New Software Running ScottOnWriting.NET

Published 27 May 10 10:50 PM | Scott Mitchell

When I started this blog in July 2003 there weren't many available blog engines build atop ASP.NET. One of the more interesting ones at the time was Scott Watermasysk's .Text blog engine (which eventually became part of Community Server. Over the past nearly seven years ScottOnWriting.NET has continued to be powered by .Text, even though the code base was discontinued circa 2004. There were two primary reasons I stuck with .Text for so long:

  1. I could find no easy way to migrate my existing content from .Text into Community Server. I believe there was such a tool created in the early days of Community Server, but I had no luck with it, as I recall. Eventually, this product disappeared and the only migration tools I could find were from older versions of Community Server to newer ones, but none for .Text.
  2. There were URL changes between .Text and Community Server, so switching over would immediately result in a slew of broken URLs. I am a strong believer in URLs as public interfaces and view broken URLs and believe each broken URL makes the Internet that less useful. Plus it makes the Internet Founding Fathers - Tim Berners-Lee, Vint Cerf, and Al Gore - cry. Smile

Well, this week I decided to take the plunge and move ScottOnWriting.NET and its hundreds of posts over to a new blog engine, namely Community Server (albeit an older version of Community Server - when will I learn?). I wrote some custom SQL scripts to (the best of my ability) move over all blog posts and categories (or tags, as they're called now-a-days). I also spent a good deal of time writing some regular expressions and very big switch statements to properly reroute URLs. For example, if you try to visit an old ScottOnWriting.NET URL, like http://scottonwriting.net/sowBlog/posts/145.aspx, you should be automatically redirected to the new URL, http://scottonwriting.net/sowBlog/archive/0000/00/00/162659.aspx. Likewise, if you visit an old category URL or an old moth/year archive URL you should be redirected to the new URLs. If this is not the case, if you find a broken URL or other problem on this site, please let me know.

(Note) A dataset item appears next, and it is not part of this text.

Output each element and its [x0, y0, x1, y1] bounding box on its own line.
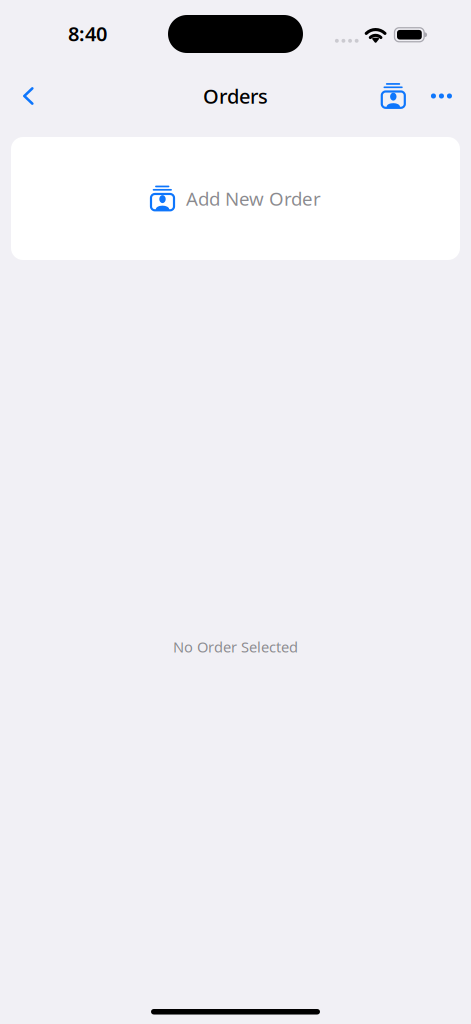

Note that I did not mention bringing over the past blog comments. I'm still on the fence as to whether I want to spend the time to do this. There were hundreds of comments left over the years, many of them quite helpful and many that added substantially to the discussion. However, I've already sunk a number of hours into this migration and am hesitant to burn too much more time. Plus I still have a number of aesthetic and cosmetic things to do, like update the site's CSS, add in some of the widgets from the original site that aren't part of the default Community Server setup, and so forth. My goal is to eventually import these past comments, but I wouldn't be at all surprised if this is still on my TODO list come 2011.

In closing, please do let me know if you run into any problems with the new blog engine.

Thanks!

Comments

# Phil said on May 27, 2010 04:23 PM:

Great. My main concern is that you keep posting good content and I keep having access to the site. You will definitely hear it if the community cannot access needed content.

# Dick Kusleika said on May 27, 2010 04:46 PM:

I knew something was up when 15 new posts showed up in my feed reader. :)  It looks like your RSS is set up to only show an excerpt of the post rather than the whole thing.  I don't know if that was intentional, so I thought I'd express my preference or reading the whole post via RSS.  Keep up the good work.

# Scott Mitchell said on May 27, 2010 04:55 PM:

Dick, I noticed the RSS feed problem and am looking into it. I am going to have to run down whether it's some Community Server setting or someway by which I imported the data.

Thanks for the heads up, though.

# Mischa Kroon said on May 31, 2010 04:52 AM:

Why not subtext the open source continuation of .Text?

# Jeff Albrecht said on May 31, 2010 05:41 PM:

If you have the time would you elaborate on your research of open source blog software for asp.net? I've been using wordpress but as I am currently a student of asp.net I began looking for an asp.net sollution. I found a list of four blog software projects at Microsoft and decided to use blogengine.net

Are there any contenders that I should research before becoming entrenched with blogengine?

Thank you, - jeffa

# Will C said on June 24, 2010 02:16 PM:

Hey Scott. It looks great to me.

I was just on 4Guys and was thinking how it would good it would be if you could post comments about the articles. Have you considered changing the format there to be more blog-like?

Thanks for your posts over the years!